Fractile is developing analog computing chips to run the world's largest AI models more than 100 times faster than existing GPUs (graphic processing units). The step-change in speed and power efficiency will remove the global hardware bottleneck in AI deployment, says the company, as well as unlocking a new wave of human-machine interactions made possible by near-instant processing.
Walter Goodwin, CEO and Founder, said: "The world’s biggest AI companies are engaged in a race to build, train and deploy the best foundational models, yet they’re held back by the limitations of the hardware they all rely on. As we enter the era of foundation models that are used by billions of people, the monetary and energy cost of running these models is extraordinary.

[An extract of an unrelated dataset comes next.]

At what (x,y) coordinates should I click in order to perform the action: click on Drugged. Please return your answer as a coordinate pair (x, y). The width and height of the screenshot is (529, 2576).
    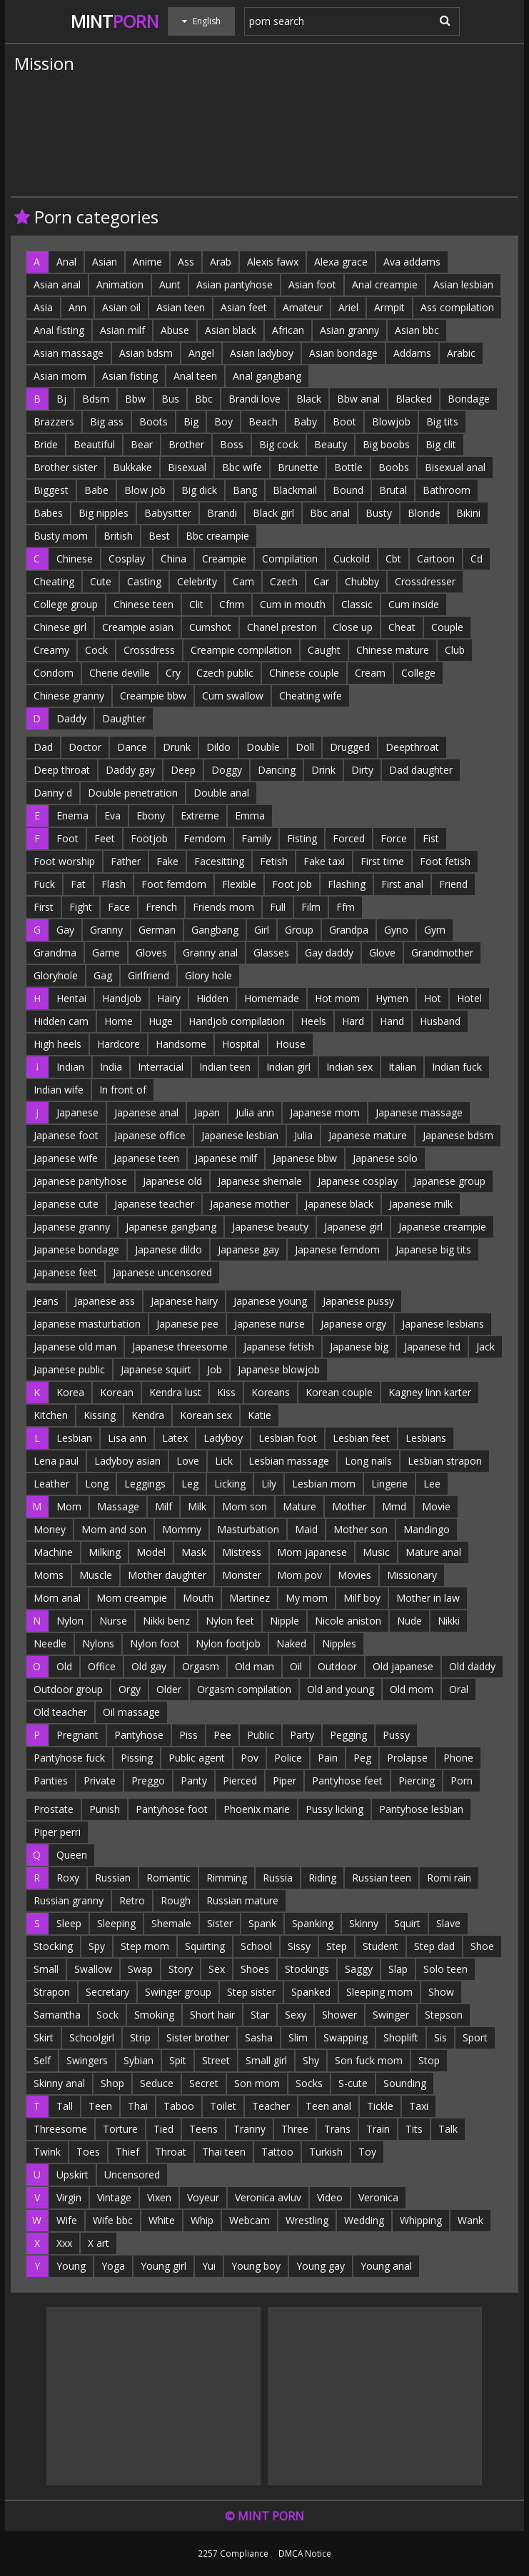     Looking at the image, I should click on (350, 747).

"Today’s AI chips are the biggest constraint to better performance, and we want to fix that.
"Fractile is taking a contrarian approach to building chips and systems for AI. By using novel circuits to execute 99.99 per cent of the operations needed to run model inference and by shifting to in-memory compute, a Fractile system will be able to run state-of-the-art AI models 100x faster, 10x cheaper, and at a substantial power reduction.
"With the help of our investors - Kindred Capital VC, NATO Innovation Fund (NIF), Oxford Science Enterprises, Inovia Capital, Cocoa 🍫 and angel investors including Stan Boland and Hermann Hauser, we’re focused on expanding our team across silicon, software and AI, building commercial partnerships, and accelerating our blistering progress towards our first product."